The FDA’s Updated Premarket Guidance Demonstrates a Shift in Cybersecurity Best Practices
Cybersecurity has been a top priority for the healthcare community in recent years, because of the significant upsurge in utilizing wireless, internet- or network-connected medical devices and because of the increased number of cybersecurity attacks aimed at healthcare systems and hospitals across the country.
Those attacks are a primary reason the U.S. Food and Drug Administration (FDA) released an updated draft this past October of its premarket guidance concerning medical device cybersecurity, says Terry Moon, senior director of strategic sourcing for HealthTrust.
“I believe this was a reaction from the FDA,” Moon explains. “If some of those high-profile cybersecurity vulnerabilities on certain medical devices had not been breached, the FDA would have most likely kept the previous 2014 guidelines in place.”
In addition to specifying what information medical device manufacturers should gather prior to submitting new products for FDA review, the FDA’s updated guidance also includes recommendations for manufacturers on how to assess cybersecurity in the development and review of their premarket products. The latter could prove especially useful if an issue with the device were to arise, as this could speed how quickly the problem could be identified and resolved.
Marc Sammons, director of strategic sourcing for HealthTrust, says the FDA’s shift in tone was what first struck him when reviewing the updated guidelines. “When it comes to medical device security, the reflex is to refer to the FDA’s guidance,” Sammons explains. “So the fact that the FDA is weighing in on cybersecurity recommendations is positive. This will be helpful when it comes to changing the industry by recognizing that many of these medical devices have to go through a number of different steps to even be approved.”
According to Moon, the guidance suggests the FDA is listening to the hospital systems that have been crying for help.
“They haven’t had the kind of power or influence to demand change from medical device OEMs [original equipment manufacturers]. So, there seems to be a good alignment between what our members want and what the FDA is suggesting is the right thing to do,” he says.
Another striking distinction between the updated guidance and the 2014 version is that the newer version requires manufacturers of internet-connected medical devices to provide customers with a Cybersecurity Bill of Materials (CBOM). Essentially, a CBOM would require manufacturers of internet-connected medical devices to list the commercial or off-the-shelf software and hardware components that could be susceptible to vulnerabilities.

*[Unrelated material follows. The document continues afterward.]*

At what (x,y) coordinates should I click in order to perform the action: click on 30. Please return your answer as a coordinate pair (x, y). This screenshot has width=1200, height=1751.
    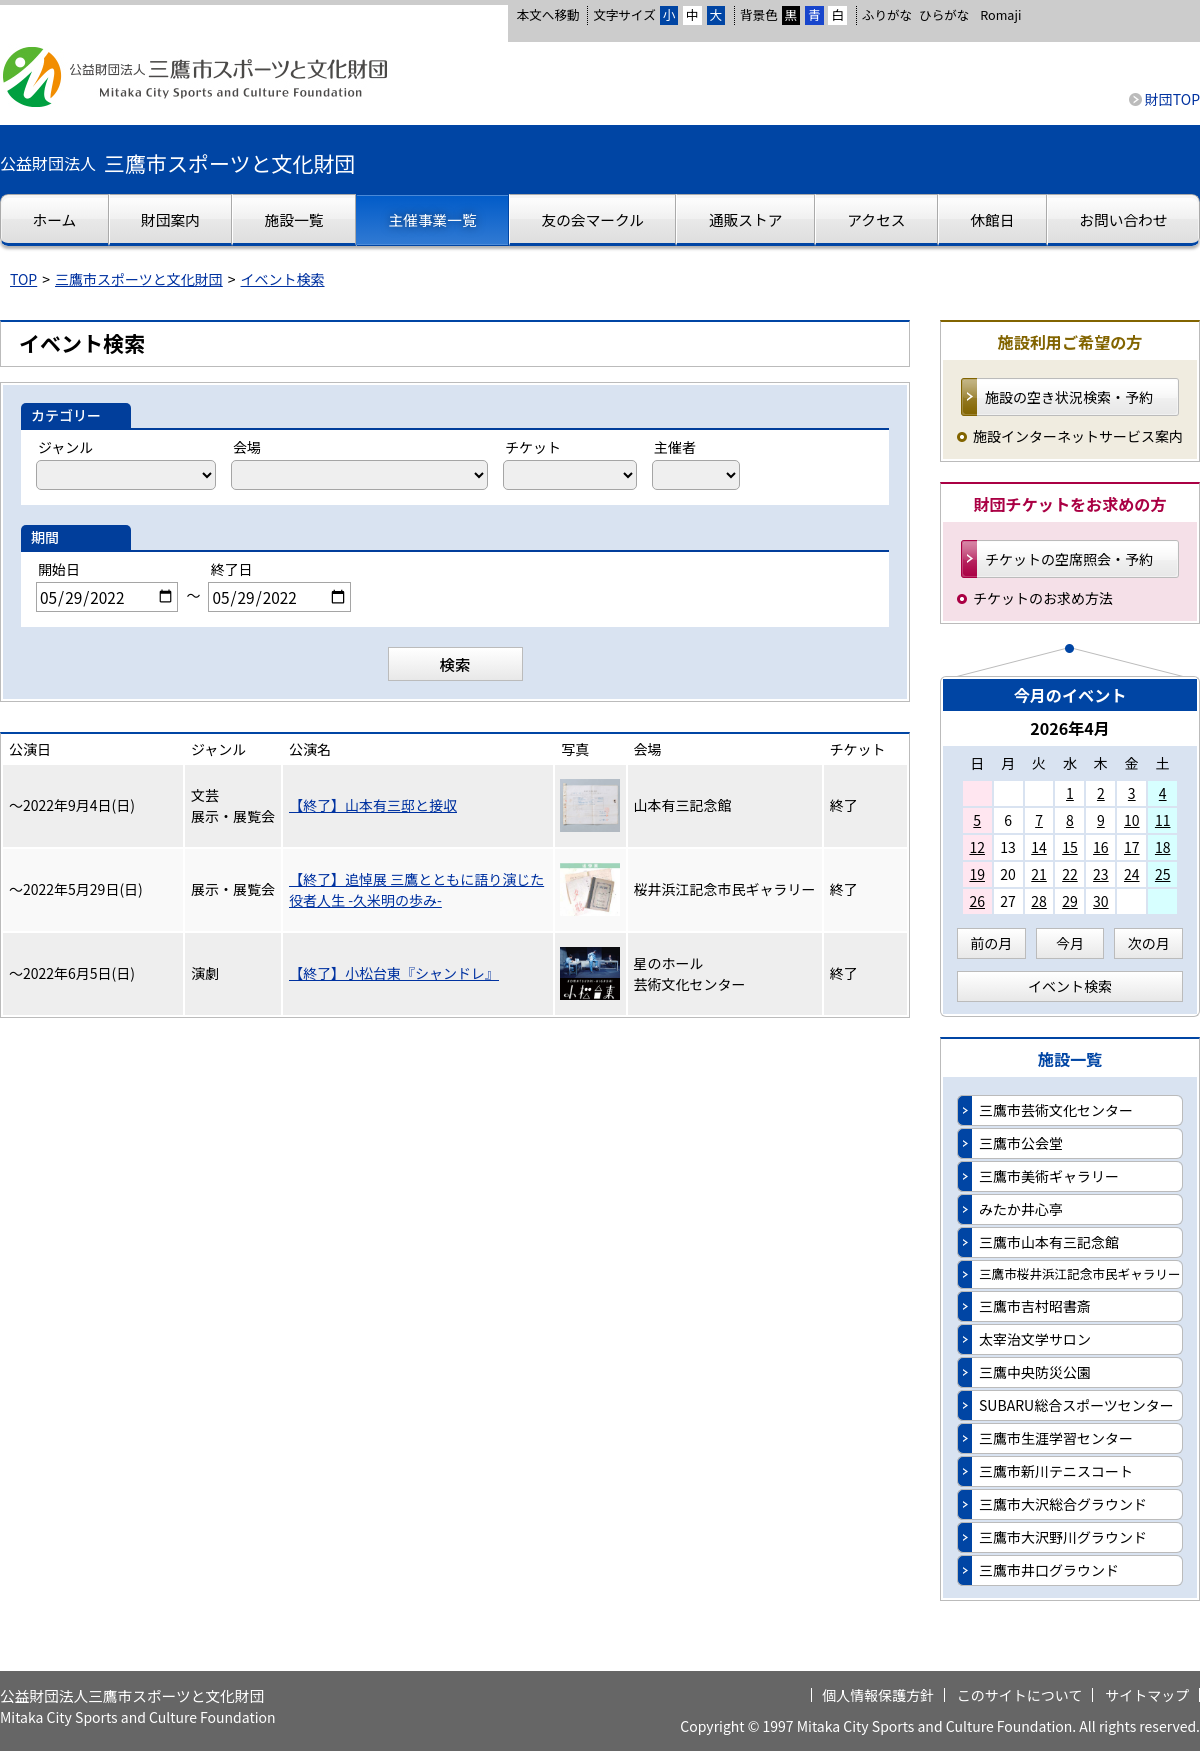     Looking at the image, I should click on (1101, 901).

The inclusion of the CBOM rule is seen as a proactive move for those in medical device security.
“Having a list of all the different components involved in making a product work is, at the very least, something that can be entered into an inventory and used to help mitigate risk across the entire organization,” Sammons says.
Though the updated premarket guidance may signal the FDA’s resolve to strengthen its cybersecurity measures, the vast majority of the guidance is made up of non-binding recommendations—meaning those FDA-recommended responsibilities are not legally enforceable. Similarly, the new guidance also describes the negotiation of contracts between medical device manufacturers and healthcare providers as a shared responsibility. Sammons explains that while the phrase “shared responsibility” could be open for debate, the FDA does clearly outline what it believes manufacturers need to consider when submitting a premarket product for review.
“Many of the product lines in the medical device space are deficient from a cybersecurity perspective, especially when you compare healthcare to the financial or banking industries,” Sammons says. “In finance, there are very specific rules and must-dos. I think this signifies the beginning of a shift where the medical device community is going to start seeing more and more must-dos, instead of should-dos, so the FDA is responding in kind.”
Though Moon believes the patient safety recommendations for manufacturers was a positive improvement on the 2014 guidelines, he was disappointed in the lack of legally binding rules. “There still needs to be some sort of penalty for not meeting these guidelines,” he adds. “Until that happens, it’s never something we can lean on 100 percent. With or without the FDA’s support, we have to evaluate all opportunities to protect patients because our job is to continue to push for stronger cybersecurity measures on behalf of all HealthTrust members.”